- Kuin-e Olya Location within Iran
- Coordinates: 36°11′42″N 50°52′10″E﻿ / ﻿36.19500°N 50.86944°E
- Country: Iran
- Province: Alborz
- County: Taleqan
- District: Bala Taleqan
- Rural District: Jovestan

Population (2016)
- • Total: 56
- Time zone: UTC+3:30 (IRST)

= Kuin-e Olya =

Village in Alborz, Iran

Kuin-e Olya (كويين عليا) (Note: Also romanized as Kū’īn-e ‘Olyā; also known as Kū’īn) is a village in Jovestan Rural District (Note: Formerly Bala Taleqan Rural District) of Bala Taleqan District in Taleqan County, Alborz province, Iran.

==Demographics==
===Population===
At the time of the 2006 National Census, the village's population was 66 in 25 households, when it was in Bala Taleqan Rural District (Note: Renamed Jovestan Rural District) of the former Taleqan District in Savojbolagh County, Tehran province.

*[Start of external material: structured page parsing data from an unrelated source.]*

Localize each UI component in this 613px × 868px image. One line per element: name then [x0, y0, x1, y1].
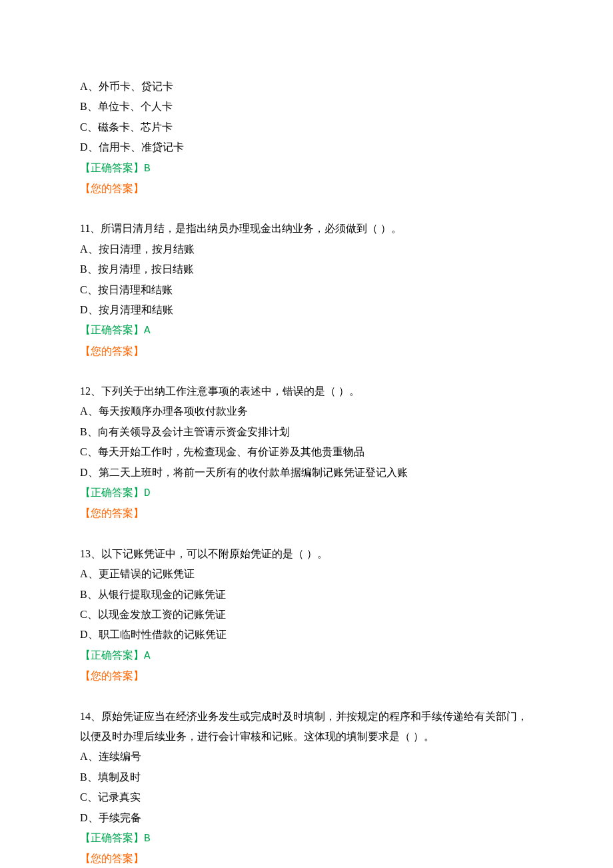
option: B、单位卡、个人卡 — [80, 97, 533, 117]
question-block: 13、以下记账凭证中，可以不附原始凭证的是（ ）。A、更正错误的记账凭证B、从银… — [80, 544, 533, 687]
question-block: 11、所谓日清月结，是指出纳员办理现金出纳业务，必须做到（ ）。A、按日清理，按… — [80, 219, 533, 361]
question-stem: 14、原始凭证应当在经济业务发生或完成时及时填制，并按规定的程序和手续传递给有关… — [80, 707, 533, 747]
your-answer: 【您的答案】 — [80, 503, 533, 523]
correct-answer: 【正确答案】A — [80, 645, 533, 666]
correct-answer-label: 【正确答案】 — [80, 487, 144, 498]
correct-answer-label: 【正确答案】 — [80, 162, 144, 173]
correct-answer-value: A — [144, 325, 151, 337]
correct-answer: 【正确答案】D — [80, 483, 533, 503]
your-answer: 【您的答案】 — [80, 179, 533, 199]
correct-answer-value: B — [144, 833, 151, 845]
question-block: A、外币卡、贷记卡B、单位卡、个人卡C、磁条卡、芯片卡D、信用卡、准贷记卡【正确… — [80, 77, 533, 199]
option: C、磁条卡、芯片卡 — [80, 117, 533, 137]
option: A、按日清理，按月结账 — [80, 239, 533, 259]
correct-answer-value: A — [144, 650, 151, 662]
option: A、连续编号 — [80, 747, 533, 767]
your-answer: 【您的答案】 — [80, 666, 533, 686]
question-stem: 12、下列关于出纳工作注意事项的表述中，错误的是（ ）。 — [80, 381, 533, 401]
option: A、更正错误的记账凭证 — [80, 564, 533, 584]
correct-answer: 【正确答案】B — [80, 158, 533, 179]
question-block: 14、原始凭证应当在经济业务发生或完成时及时填制，并按规定的程序和手续传递给有关… — [80, 707, 533, 868]
question-block: 12、下列关于出纳工作注意事项的表述中，错误的是（ ）。A、每天按顺序办理各项收… — [80, 381, 533, 524]
option: C、记录真实 — [80, 787, 533, 807]
option: D、按月清理和结账 — [80, 300, 533, 320]
option: D、第二天上班时，将前一天所有的收付款单据编制记账凭证登记入账 — [80, 463, 533, 483]
your-answer: 【您的答案】 — [80, 341, 533, 361]
correct-answer-label: 【正确答案】 — [80, 324, 144, 335]
option: C、按日清理和结账 — [80, 280, 533, 300]
option: B、向有关领导及会计主管请示资金安排计划 — [80, 422, 533, 442]
option: D、手续完备 — [80, 808, 533, 828]
option: B、填制及时 — [80, 767, 533, 787]
option: D、信用卡、准贷记卡 — [80, 137, 533, 157]
option: A、每天按顺序办理各项收付款业务 — [80, 401, 533, 421]
correct-answer-value: B — [144, 163, 151, 175]
option: C、每天开始工作时，先检查现金、有价证券及其他贵重物品 — [80, 442, 533, 462]
option: B、按月清理，按日结账 — [80, 259, 533, 279]
option: C、以现金发放工资的记账凭证 — [80, 605, 533, 625]
option: B、从银行提取现金的记账凭证 — [80, 585, 533, 605]
correct-answer-label: 【正确答案】 — [80, 649, 144, 661]
question-stem: 11、所谓日清月结，是指出纳员办理现金出纳业务，必须做到（ ）。 — [80, 219, 533, 239]
correct-answer-value: D — [144, 487, 151, 499]
correct-answer: 【正确答案】B — [80, 828, 533, 849]
correct-answer: 【正确答案】A — [80, 320, 533, 341]
correct-answer-label: 【正确答案】 — [80, 832, 144, 843]
option: D、职工临时性借款的记账凭证 — [80, 625, 533, 645]
your-answer: 【您的答案】 — [80, 849, 533, 868]
option: A、外币卡、贷记卡 — [80, 77, 533, 97]
question-stem: 13、以下记账凭证中，可以不附原始凭证的是（ ）。 — [80, 544, 533, 564]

In 2008, the district was separated from the county in establishing Taleqan County. The rural district was transferred to the new Bala Taleqan District and renamed Jovestan Rural District. In 2010, the county was separated from the province in the establishment of Alborz province. The 2016 census measured the population of the village as 56 people in 23 households.